> **WORK TO COMPLETE**: Report every line from the following entries that contains the string "Login".

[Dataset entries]
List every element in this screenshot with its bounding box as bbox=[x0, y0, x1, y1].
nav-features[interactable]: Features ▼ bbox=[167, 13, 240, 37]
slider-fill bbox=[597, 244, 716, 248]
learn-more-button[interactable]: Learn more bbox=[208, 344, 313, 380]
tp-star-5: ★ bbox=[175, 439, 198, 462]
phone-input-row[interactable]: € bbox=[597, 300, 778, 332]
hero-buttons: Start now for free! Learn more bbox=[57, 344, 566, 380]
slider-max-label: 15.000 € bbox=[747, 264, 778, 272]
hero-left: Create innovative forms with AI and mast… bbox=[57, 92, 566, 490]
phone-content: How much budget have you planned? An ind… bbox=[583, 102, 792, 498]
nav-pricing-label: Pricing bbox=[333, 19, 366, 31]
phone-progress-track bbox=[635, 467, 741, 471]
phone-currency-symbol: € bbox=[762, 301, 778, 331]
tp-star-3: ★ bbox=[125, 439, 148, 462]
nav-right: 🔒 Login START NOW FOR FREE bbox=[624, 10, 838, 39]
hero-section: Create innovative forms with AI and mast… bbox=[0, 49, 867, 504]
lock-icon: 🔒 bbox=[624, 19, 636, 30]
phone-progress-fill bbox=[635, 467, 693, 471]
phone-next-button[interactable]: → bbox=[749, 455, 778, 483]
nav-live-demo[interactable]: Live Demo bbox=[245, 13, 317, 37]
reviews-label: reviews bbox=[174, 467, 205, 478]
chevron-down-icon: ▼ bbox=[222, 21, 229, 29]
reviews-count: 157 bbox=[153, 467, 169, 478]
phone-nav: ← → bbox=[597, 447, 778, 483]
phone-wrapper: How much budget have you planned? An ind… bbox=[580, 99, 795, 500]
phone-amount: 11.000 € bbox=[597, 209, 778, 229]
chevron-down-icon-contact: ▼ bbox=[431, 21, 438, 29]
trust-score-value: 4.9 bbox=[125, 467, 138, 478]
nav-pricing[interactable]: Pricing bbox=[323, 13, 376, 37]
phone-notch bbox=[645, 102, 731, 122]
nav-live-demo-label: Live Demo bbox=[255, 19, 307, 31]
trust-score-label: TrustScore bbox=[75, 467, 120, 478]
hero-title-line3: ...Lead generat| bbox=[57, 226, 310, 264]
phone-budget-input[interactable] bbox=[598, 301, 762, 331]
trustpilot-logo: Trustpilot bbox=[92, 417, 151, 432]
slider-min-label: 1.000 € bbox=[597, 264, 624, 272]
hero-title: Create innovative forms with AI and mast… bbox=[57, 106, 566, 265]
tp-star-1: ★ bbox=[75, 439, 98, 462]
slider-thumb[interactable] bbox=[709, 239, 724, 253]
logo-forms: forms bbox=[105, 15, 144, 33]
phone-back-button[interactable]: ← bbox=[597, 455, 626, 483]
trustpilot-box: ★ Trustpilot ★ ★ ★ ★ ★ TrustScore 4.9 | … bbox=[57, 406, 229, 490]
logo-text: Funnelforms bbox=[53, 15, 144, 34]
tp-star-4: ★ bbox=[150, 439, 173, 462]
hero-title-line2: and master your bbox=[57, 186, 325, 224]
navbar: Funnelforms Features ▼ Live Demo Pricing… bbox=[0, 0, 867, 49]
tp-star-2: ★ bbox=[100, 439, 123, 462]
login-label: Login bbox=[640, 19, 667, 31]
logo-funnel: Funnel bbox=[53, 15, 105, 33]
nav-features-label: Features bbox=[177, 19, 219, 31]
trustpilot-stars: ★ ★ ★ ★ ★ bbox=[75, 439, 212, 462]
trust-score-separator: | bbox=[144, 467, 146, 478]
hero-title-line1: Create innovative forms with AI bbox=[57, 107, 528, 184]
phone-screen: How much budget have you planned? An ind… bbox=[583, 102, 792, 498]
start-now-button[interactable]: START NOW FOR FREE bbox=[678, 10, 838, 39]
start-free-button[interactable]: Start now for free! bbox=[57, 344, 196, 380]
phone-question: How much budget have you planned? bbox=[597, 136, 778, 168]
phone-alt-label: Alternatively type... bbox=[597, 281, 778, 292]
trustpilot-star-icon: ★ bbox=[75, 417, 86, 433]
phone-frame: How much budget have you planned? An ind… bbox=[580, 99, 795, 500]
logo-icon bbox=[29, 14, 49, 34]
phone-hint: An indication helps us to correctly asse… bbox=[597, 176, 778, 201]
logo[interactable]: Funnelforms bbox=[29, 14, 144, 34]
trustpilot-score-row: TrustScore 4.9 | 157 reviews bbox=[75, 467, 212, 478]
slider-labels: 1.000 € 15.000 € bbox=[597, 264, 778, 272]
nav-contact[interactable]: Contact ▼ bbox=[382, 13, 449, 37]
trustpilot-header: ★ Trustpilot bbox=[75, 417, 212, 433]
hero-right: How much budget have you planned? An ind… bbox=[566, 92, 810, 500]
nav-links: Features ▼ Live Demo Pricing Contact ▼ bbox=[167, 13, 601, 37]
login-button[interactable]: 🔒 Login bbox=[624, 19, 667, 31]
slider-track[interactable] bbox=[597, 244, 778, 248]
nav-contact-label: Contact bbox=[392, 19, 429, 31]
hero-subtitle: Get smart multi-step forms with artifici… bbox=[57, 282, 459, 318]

> **EXERCISE ANSWER**:
nav-right: 🔒 Login START NOW FOR FREE bbox=[624, 10, 838, 39]
login-label: Login bbox=[640, 19, 667, 31]
login-button[interactable]: 🔒 Login bbox=[624, 19, 667, 31]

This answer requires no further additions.